I grimace. “That doesn’t sound like you.”
“It’s the new me. Respectful. Understanding of privacy. Patient . . .” While she’s listing off her virtues, I’m rolling my eyes and making a yapping gesture with my hand. She finally notices and smacks it down. “Stop that!”
“Those are noble attributes, but so so boring. I miss slightly toxic Emily. Jack took her away from me.” I go shake Emily’s shoulders. “Give her back!”
“Give who back?” asks Annie from the doorway to the kitchen, glass in her hand—empty.
I pivot, slinging my arm around Emily’s hip. “My old Celine Dion greatest hits CD. She’s held it captive for too many years.”
“I don’t have it,” Emily replies.
“Oh yeah? So if I go out to your truck right now, I won’t find it in your CD sleeve?”
“Nope.” But her eyes betray her as they dart quickly to Amelia.
I turn slowly on her and she cracks like an egg. “Fine, yes, I borrowed it! But it’s so good.

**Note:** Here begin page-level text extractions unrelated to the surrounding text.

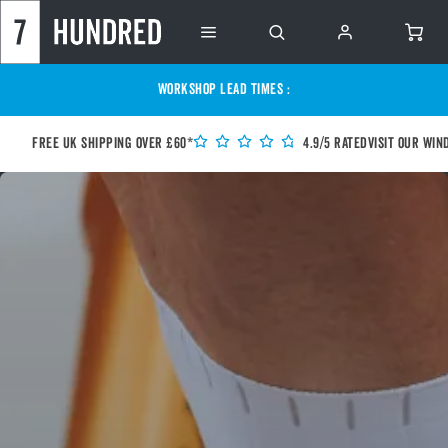
WORKSHOP LEAD TIMES :
Free UK shipping over £60*
4.9/5 Rated
Visit our Win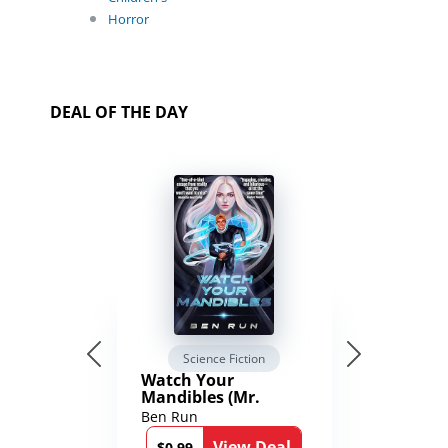
Horror
DEAL OF THE DAY
Science Fiction
Watch Your
Mandibles (Mr.
Average and the
Ben Run
12th Stone Book 1)
View Deal
$0.99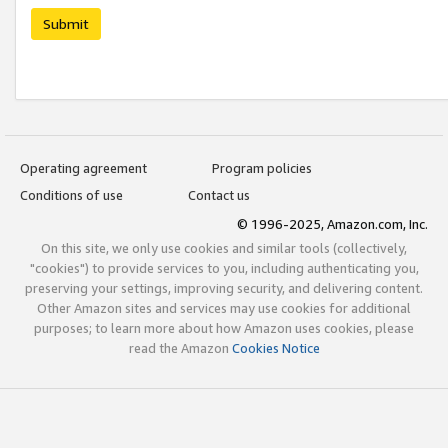
Submit
Operating agreement
Program policies
Conditions of use
Contact us
© 1996-2025, Amazon.com, Inc.
On this site, we only use cookies and similar tools (collectively,
"cookies") to provide services to you, including authenticating you,
preserving your settings, improving security, and delivering content.
Other Amazon sites and services may use cookies for additional
purposes; to learn more about how Amazon uses cookies, please
read the Amazon
Cookies Notice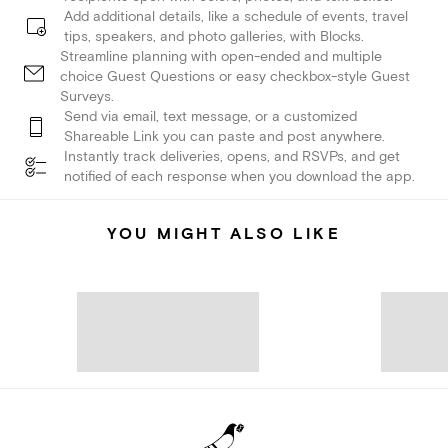
Add additional details, like a schedule of events, travel
tips, speakers, and photo galleries, with Blocks.
Streamline planning with open-ended and multiple
choice Guest Questions or easy checkbox-style Guest
Surveys.
Send via email, text message, or a customized
Shareable Link you can paste and post anywhere.
Instantly track deliveries, opens, and RSVPs, and get
notified of each response when you download the app.
YOU MIGHT ALSO LIKE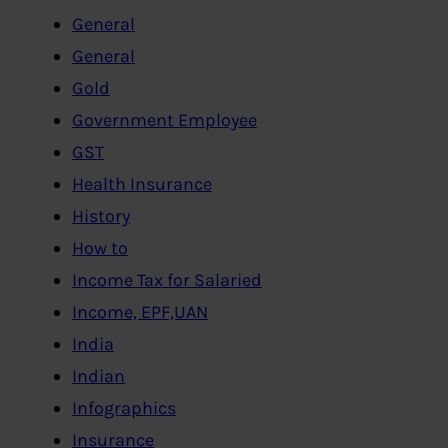
General
General
Gold
Government Employee
GST
Health Insurance
History
How to
Income Tax for Salaried
Income, EPF,UAN
India
Indian
Infographics
Insurance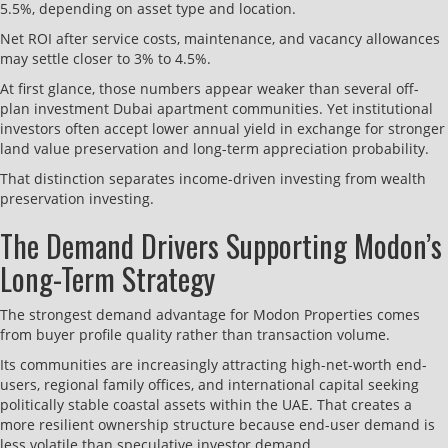
5.5%, depending on asset type and location.
Net ROI after service costs, maintenance, and vacancy allowances
may settle closer to 3% to 4.5%.
At first glance, those numbers appear weaker than several off-
plan investment Dubai apartment communities. Yet institutional
investors often accept lower annual yield in exchange for stronger
land value preservation and long-term appreciation probability.
That distinction separates income-driven investing from wealth
preservation investing.
The Demand Drivers Supporting Modon’s
Long-Term Strategy
The strongest demand advantage for Modon Properties comes
from buyer profile quality rather than transaction volume.
Its communities are increasingly attracting high-net-worth end-
users, regional family offices, and international capital seeking
politically stable coastal assets within the UAE. That creates a
more resilient ownership structure because end-user demand is
less volatile than speculative investor demand.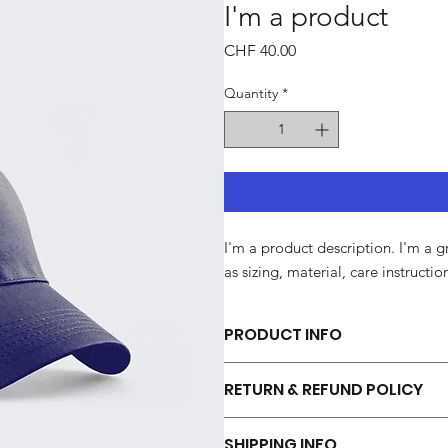
I'm a product
Price
CHF 40.00
Quantity
*
I'm a product description. I'm a 
as sizing, material, care instructi
PRODUCT INFO
I'm a product detail. I'm a great p
RETURN & REFUND POLICY
sizing, material, care and cleaning 
this product special and how your c
I’m a Return and Refund policy. I’m
SHIPPING INFO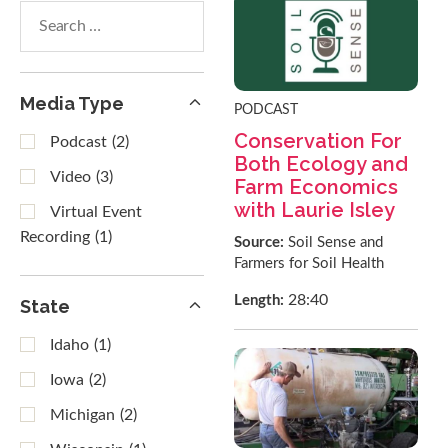
Search
within
results
Media Type
PODCAST
Conservation For
Podcast
(2)
Both Ecology and
Video
(3)
Farm Economics
with Laurie Isley
Virtual Event
Recording
(1)
Source:
Soil Sense and
Farmers for Soil Health
28:40
Length:
State
Idaho
(1)
Iowa
(2)
Michigan
(2)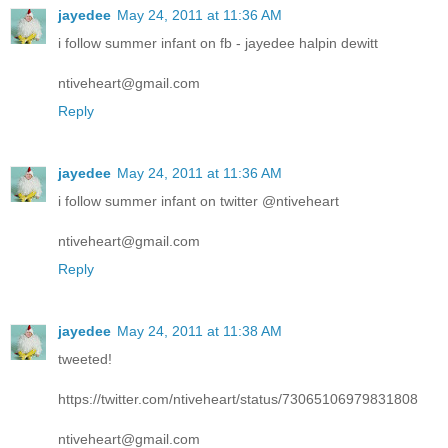
jayedee
May 24, 2011 at 11:36 AM
i follow summer infant on fb - jayedee halpin dewitt
ntiveheart@gmail.com
Reply
jayedee
May 24, 2011 at 11:36 AM
i follow summer infant on twitter @ntiveheart
ntiveheart@gmail.com
Reply
jayedee
May 24, 2011 at 11:38 AM
tweeted!
https://twitter.com/ntiveheart/status/73065106979831808
ntiveheart@gmail.com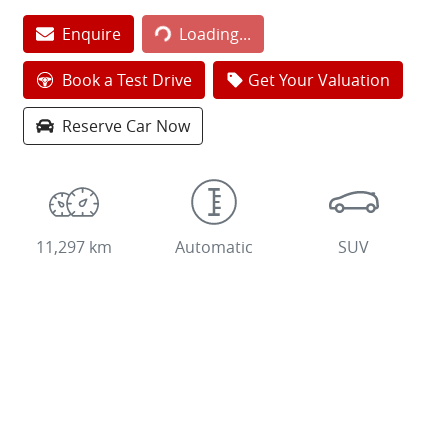
Loading...
Enquire
Loading...
Book a Test Drive
Get Your Valuation
Reserve Car Now
11,297 km
Automatic
SUV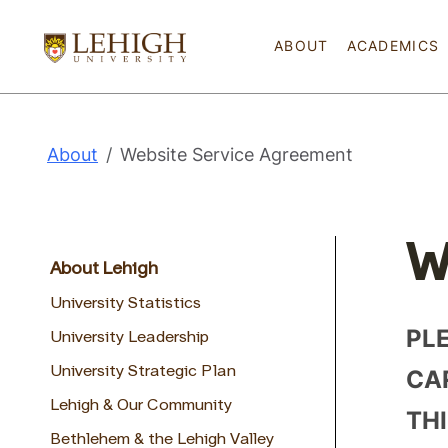
ABOUT
ACADEMICS
About
Website Service Agreement
W
About Lehigh
University Statistics
PL
University Leadership
CAR
University Strategic Plan
Lehigh & Our Community
TH
Bethlehem & the Lehigh Valley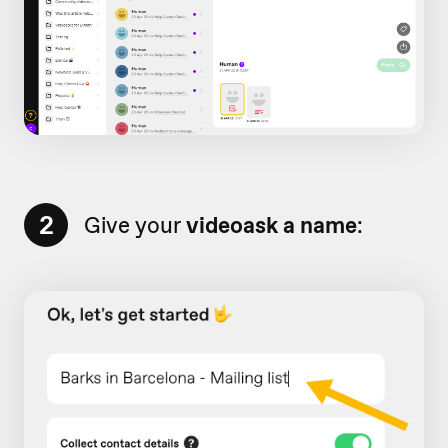
2
Give your
videoask a name
: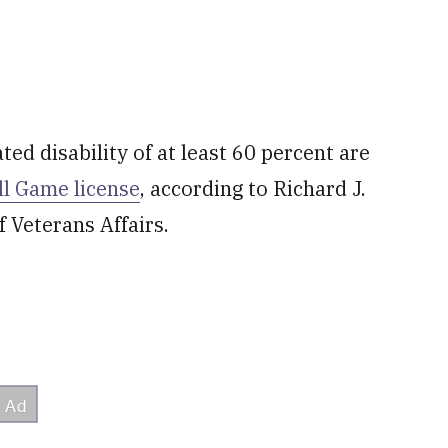
ted disability of at least 60 percent are
ll Game license
, according to Richard J.
f Veterans Affairs.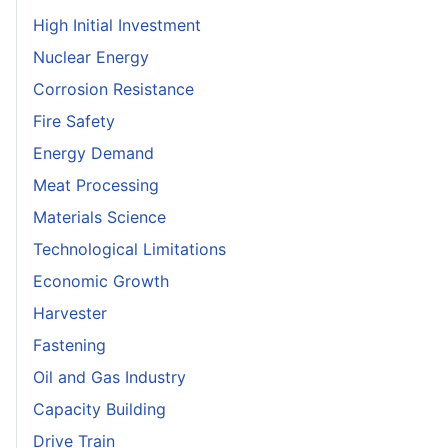
High Initial Investment
Nuclear Energy
Corrosion Resistance
Fire Safety
Energy Demand
Meat Processing
Materials Science
Technological Limitations
Economic Growth
Harvester
Fastening
Oil and Gas Industry
Capacity Building
Drive Train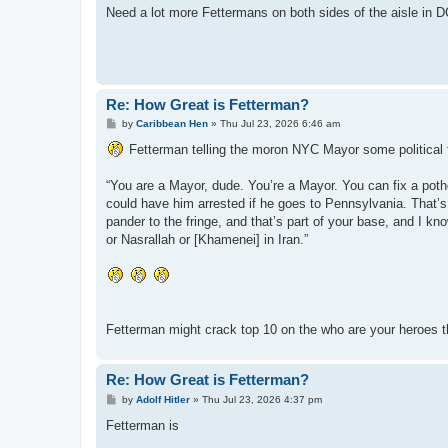
Need a lot more Fettermans on both sides of the aisle in 
Re: How Great is Fetterman?
P
by
Caribbean Hen
»
Thu Jul 23, 2026 6:46 am
o
s
Fetterman telling the moron NYC Mayor some political fa
t
“You are a Mayor, dude. You’re a Mayor. You can fix a poth
could have him arrested if he goes to Pennsylvania. That’s
pander to the fringe, and that’s part of your base, and I kn
or Nasrallah or [Khamenei] in Iran.”
Fetterman might crack top 10 on the who are your heroes t
Re: How Great is Fetterman?
P
by
Adolf Hitler
»
Thu Jul 23, 2026 4:37 pm
o
s
Fetterman is
t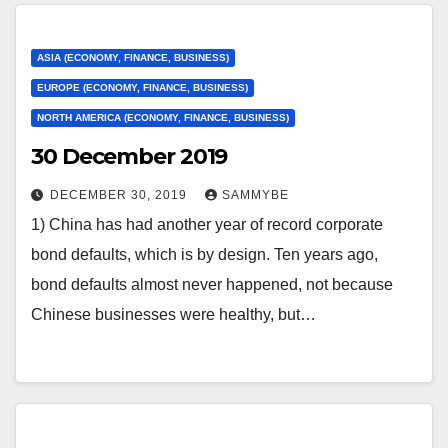
ASIA (ECONOMY, FINANCE, BUSINESS)
EUROPE (ECONOMY, FINANCE, BUSINESS)
NORTH AMERICA (ECONOMY, FINANCE, BUSINESS)
30 December 2019
DECEMBER 30, 2019
SAMMYBE
1) China has had another year of record corporate
bond defaults, which is by design. Ten years ago,
bond defaults almost never happened, not because
Chinese businesses were healthy, but…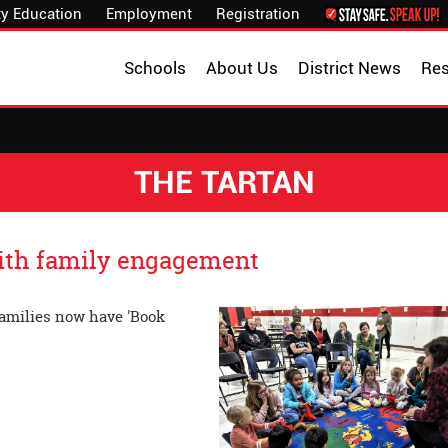
y Education
Employment
Registration
Schools
About Us
District News
Re
THE TARTAN
with family engagement
families now have 'Book
family reading.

You can have it back next time I see you.”
We all move back into the living room and pile onto the couch for the next hour so we can look at photos on Amelia’s phone from her latest tour.
I still regularly forget that she is a famous pop star, until these moments when I see pictures of her onstage surrounded by a sold-out stadium.
Pictures of her backstage hugging mega artists who have shaped the music industry.
But it’s easy to forget all of that with her because to us she’s Amelia .
. . the Audrey Hepburn–obsessed woman who stole our brother’s heart with her truly awful pancakes and has loved us like real sisters from day one.
After looking through photos, we all steal clothes from Emily to sleep in.
Literally clothes, like T-shirts and leggings, because the woman doesn’t own pajamas.
Or she does, but her take on pj’s is just silk lingerie pieces trimmed in lace.
Around one A.M., we all four pile into Emily and Jack’s king-sized bed like we’re the family in Willy Wonka and my sisters pass out almost immediately.
I’m seconds away from sleep when Emily inches closer and whispers to me, “I’m impressed by how quickly you came up with that Celine Dion lie.”
“Yeah,” I say, staring up at the dark ceiling, wishing more than anything that I had been able to see the stars tonight. “I’m too good at lying.”
And that’s the most truthful thing I’ve said to anyone in a long time.
It takes me a while to fall asleep, and when I finally do I slip into a strange dream where James and I are back at Hank’s with our knees interlaced again, but this time James smiles before tipping forward and kissing me.